GIVEN RECORDS –
= Beginning of Section =

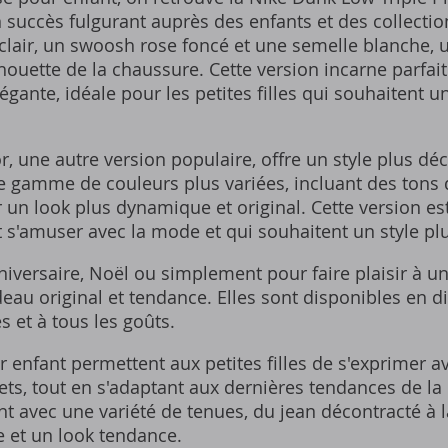
succès fulgurant auprès des enfants et des collectio
clair, un swoosh rose foncé et une semelle blanche, u
lhouette de la chaussure. Cette version incarne parfa
égante, idéale pour les petites filles qui souhaitent u
, une autre version populaire, offre un style plus déco
 gamme de couleurs plus variées, incluant des tons d
r un look plus dynamique et original. Cette version est
nt s'amuser avec la mode et qui souhaitent un style pl
iversaire, Noël ou simplement pour faire plaisir à u
eau original et tendance. Elles sont disponibles en dif
s et à tous les goûts.
enfant permettent aux petites filles de s'exprimer ave
kets, tout en s'adaptant aux dernières tendances de la
t avec une variété de tenues, du jean décontracté à la
 et un look tendance.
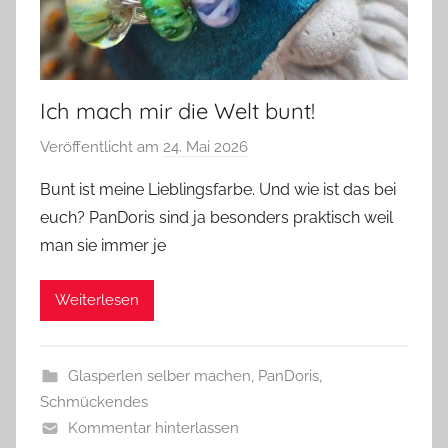
Ich mach mir die Welt bunt!
Veröffentlicht am
24. Mai 2026
v
o
Bunt ist meine Lieblingsfarbe. Und wie ist das bei
n
euch? PanDoris sind ja besonders praktisch weil
G
man sie immer je
l
a
Weiterlesen
s
z
w
Glasperlen selber machen
,
PanDoris
,
e
Schmückendes
r
Kommentar hinterlassen
g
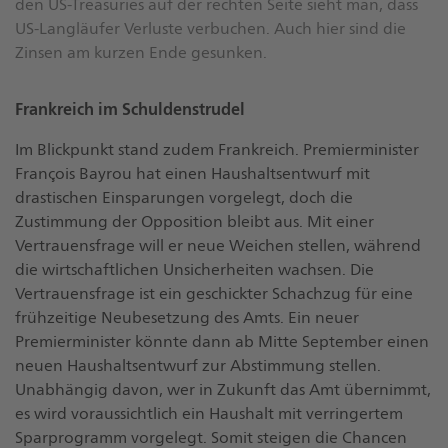
den US-Treasuries auf der rechten Seite sieht man, dass
US-Langläufer Verluste verbuchen. Auch hier sind die
Zinsen am kurzen Ende gesunken.
Frankreich im Schuldenstrudel
Im Blickpunkt stand zudem Frankreich. Premierminister
François Bayrou hat einen Haushaltsentwurf mit
drastischen Einsparungen vorgelegt, doch die
Zustimmung der Opposition bleibt aus. Mit einer
Vertrauensfrage will er neue Weichen stellen, während
die wirtschaftlichen Unsicherheiten wachsen. Die
Vertrauensfrage ist ein geschickter Schachzug für eine
frühzeitige Neubesetzung des Amts. Ein neuer
Premierminister könnte dann ab Mitte September einen
neuen Haushaltsentwurf zur Abstimmung stellen.
Unabhängig davon, wer in Zukunft das Amt übernimmt,
es wird voraussichtlich ein Haushalt mit verringertem
Sparprogramm vorgelegt. Somit steigen die Chancen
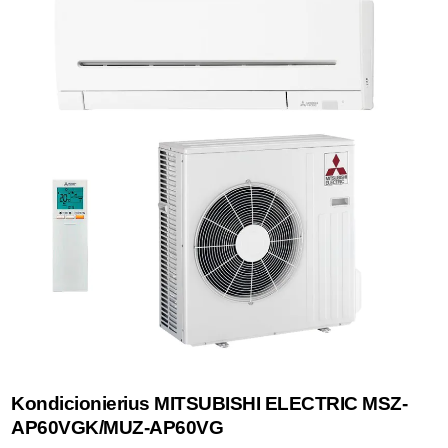
Kondicionierius MITSUBISHI ELECTRIC MSZ-
AP60VGK/MUZ-AP60VG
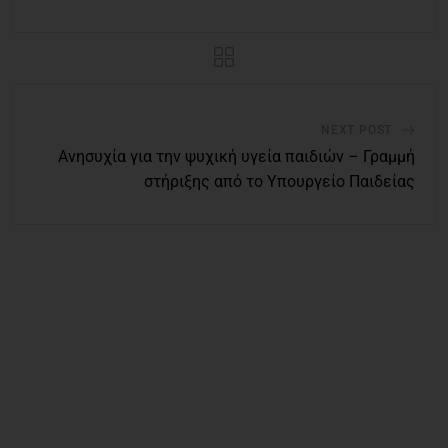
NEXT POST
Ανησυχία για την ψυχική υγεία παιδιών – Γραμμή
στήριξης από το Υπουργείο Παιδείας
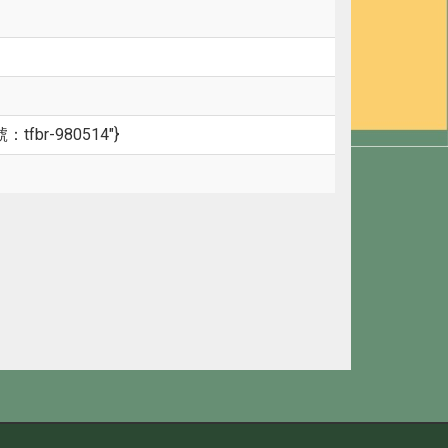
號：tfbr-980514"}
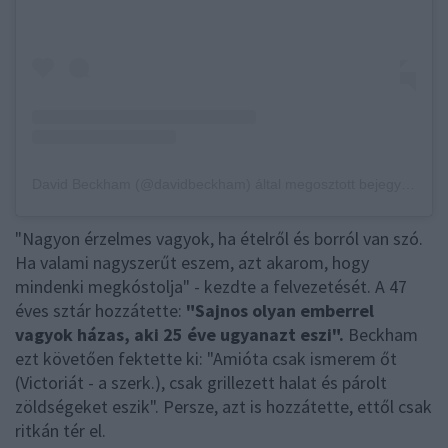
David Beckham (@davidbeckham) által megosztott bejegyzés
"Nagyon érzelmes vagyok, ha ételről és borról van szó.
Ha valami nagyszerűt eszem, azt akarom, hogy
mindenki megkóstolja" - kezdte a felvezetését. A 47
éves sztár hozzátette:
"Sajnos olyan emberrel
vagyok házas, aki 25 éve ugyanazt eszi".
Beckham
ezt követően fektette ki: "Amióta csak ismerem őt
(Victoriát - a szerk.), csak grillezett halat és párolt
zöldségeket eszik". Persze, azt is hozzátette, ettől csak
ritkán tér el.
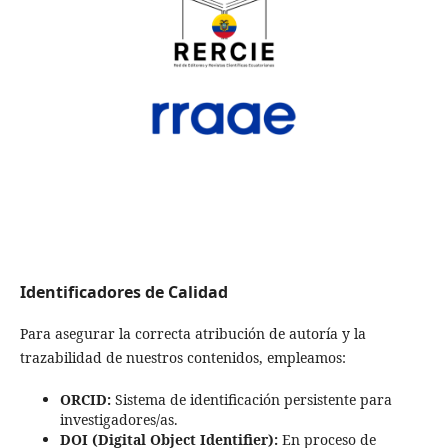
Identificadores de Calidad
Para asegurar la correcta atribución de autoría y la
trazabilidad de nuestros contenidos, empleamos:
ORCID:
Sistema de identificación persistente para
investigadores/as.
DOI (Digital Object Identifier):
En proceso de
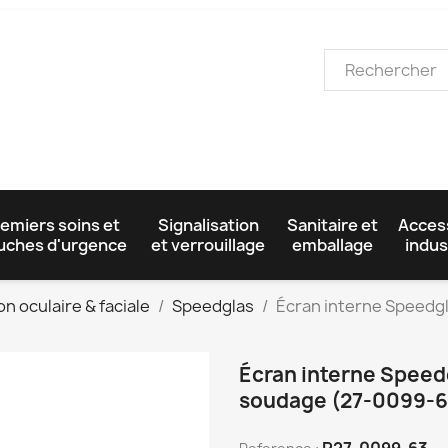
emiers soins et
Signalisation
Sanitaire et
Acces
uches d'urgence
et verrouillage
emballage
indus
n oculaire & faciale
Speedglas
Écran interne Speedg
Écran interne Speed
soudage (27-0099-6
R27-0099-63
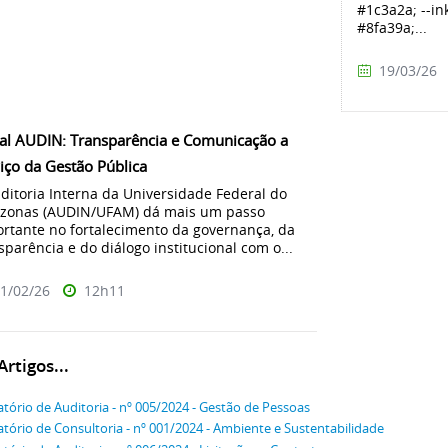
#1c3a2a; --in
#8fa39a;...
19/03/26
al AUDIN: Transparência e Comunicação a
iço da Gestão Pública
ditoria Interna da Universidade Federal do
zonas (AUDIN/UFAM) dá mais um passo
rtante no fortalecimento da governança, da
sparência e do diálogo institucional com o...
1/02/26
12h11
rtigos...
atório de Auditoria - nº 005/2024 - Gestão de Pessoas
atório de Consultoria - nº 001/2024 - Ambiente e Sustentabilidade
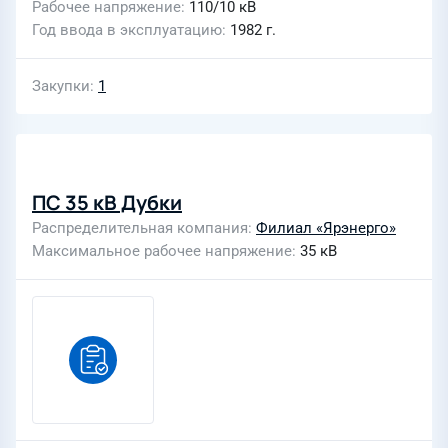
Рабочее напряжение
110/10 кВ
Год ввода в эксплуатацию
1982 г.
Закупки
1
ПС 35 кВ Дубки
Распределительная компания
Филиал «Ярэнерго»
Максимальное рабочее напряжение
35 кВ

= End of Section =

PROBLEM STATEMENT –
Could you output all of the entries above exactly? Leave the pictures out.

OUTPUT FOR THIS TASK –
succès fulgurant auprès des enfants et des collectio
clair, un swoosh rose foncé et une semelle blanche, u
lhouette de la chaussure. Cette version incarne parfa
égante, idéale pour les petites filles qui souhaitent u
, une autre version populaire, offre un style plus déco
 gamme de couleurs plus variées, incluant des tons d
r un look plus dynamique et original. Cette version est
nt s'amuser avec la mode et qui souhaitent un style pl
iversaire, Noël ou simplement pour faire plaisir à u
eau original et tendance. Elles sont disponibles en dif
s et à tous les goûts.
enfant permettent aux petites filles de s'exprimer ave
kets, tout en s'adaptant aux dernières tendances de la
t avec une variété de tenues, du jean décontracté à la
 et un look tendance.
Ich mach mir die Welt bunt!
Veröffentlicht am
24. Mai 2026
v
o
Bunt ist meine Lieblingsfarbe. Und wie ist das bei
n
euch? PanDoris sind ja besonders praktisch weil
G
man sie immer je
l
a
Weiterlesen
s
z
w
Glasperlen selber machen
,
PanDoris
,
e
Schmückendes
r
Kommentar hinterlassen
g
den US-Treasuries auf der rechten Seite sieht man, dass
US-Langläufer Verluste verbuchen. Auch hier sind die
Zinsen am kurzen Ende gesunken.
Frankreich im Schuldenstrudel
Im Blickpunkt stand zudem Frankreich. Premierminister
François Bayrou hat einen Haushaltsentwurf mit
drastischen Einsparungen vorgelegt, doch die
Zustimmung der Opposition bleibt aus. Mit einer
Vertrauensfrage will er neue Weichen stellen, während
die wirtschaftlichen Unsicherheiten wachsen. Die
Vertrauensfrage ist ein geschickter Schachzug für eine
frühzeitige Neubesetzung des Amts. Ein neuer
Premierminister könnte dann ab Mitte September einen
neuen Haushaltsentwurf zur Abstimmung stellen.
Unabhängig davon, wer in Zukunft das Amt übernimmt,
es wird voraussichtlich ein Haushalt mit verringertem
Sparprogramm vorgelegt. Somit steigen die Chancen
Kondicionierius MITSUBISHI ELECTRIC MSZ-
AP60VGK/MUZ-AP60VG
NEXT POST
Ανησυχία για την ψυχική υγεία παιδιών – Γραμμή
στήριξης από το Υπουργείο Παιδείας
號：tfbr-980514"}
David Beckham (@davidbeckham) által megosztott bejegyzés
"Nagyon érzelmes vagyok, ha ételről és borról van szó.
Ha valami nagyszerűt eszem, azt akarom, hogy
mindenki megkóstolja" - kezdte a felvezetését. A 47
éves sztár hozzátette:
"Sajnos olyan emberrel
vagyok házas, aki 25 éve ugyanazt eszi".
Beckham
ezt követően fektette ki: "Amióta csak ismerem őt
(Victoriát - a szerk.), csak grillezett halat és párolt
zöldségeket eszik". Persze, azt is hozzátette, ettől csak
ritkán tér el.
Identificadores de Calidad
Para asegurar la correcta atribución de autoría y la
trazabilidad de nuestros contenidos, empleamos:
ORCID:
Sistema de identificación persistente para
investigadores/as.
DOI (Digital Object Identifier):
En proceso de
emiers soins et
Signalisation
Sanitaire et
Acces
uches d'urgence
et verrouillage
emballage
indus
n oculaire & faciale
Speedglas
Écran interne Speedg
Écran interne Speed
soudage (27-0099-6
R27-0099-63
#1c3a2a; --in
#8fa39a;...
19/03/26
al AUDIN: Transparência e Comunicação a
iço da Gestão Pública
ditoria Interna da Universidade Federal do
zonas (AUDIN/UFAM) dá mais um passo
rtante no fortalecimento da governança, da
sparência e do diálogo institucional com o...
1/02/26
12h11
rtigos...
atório de Auditoria - nº 005/2024 - Gestão de Pessoas
atório de Consultoria - nº 001/2024 - Ambiente e Sustentabilidade
Рабочее напряжение
110/10 кВ
Год ввода в эксплуатацию
1982 г.
Закупки
1
ПС 35 кВ Дубки
Распределительная компания
Филиал «Ярэнерго»
Максимальное рабочее напряжение
35 кВ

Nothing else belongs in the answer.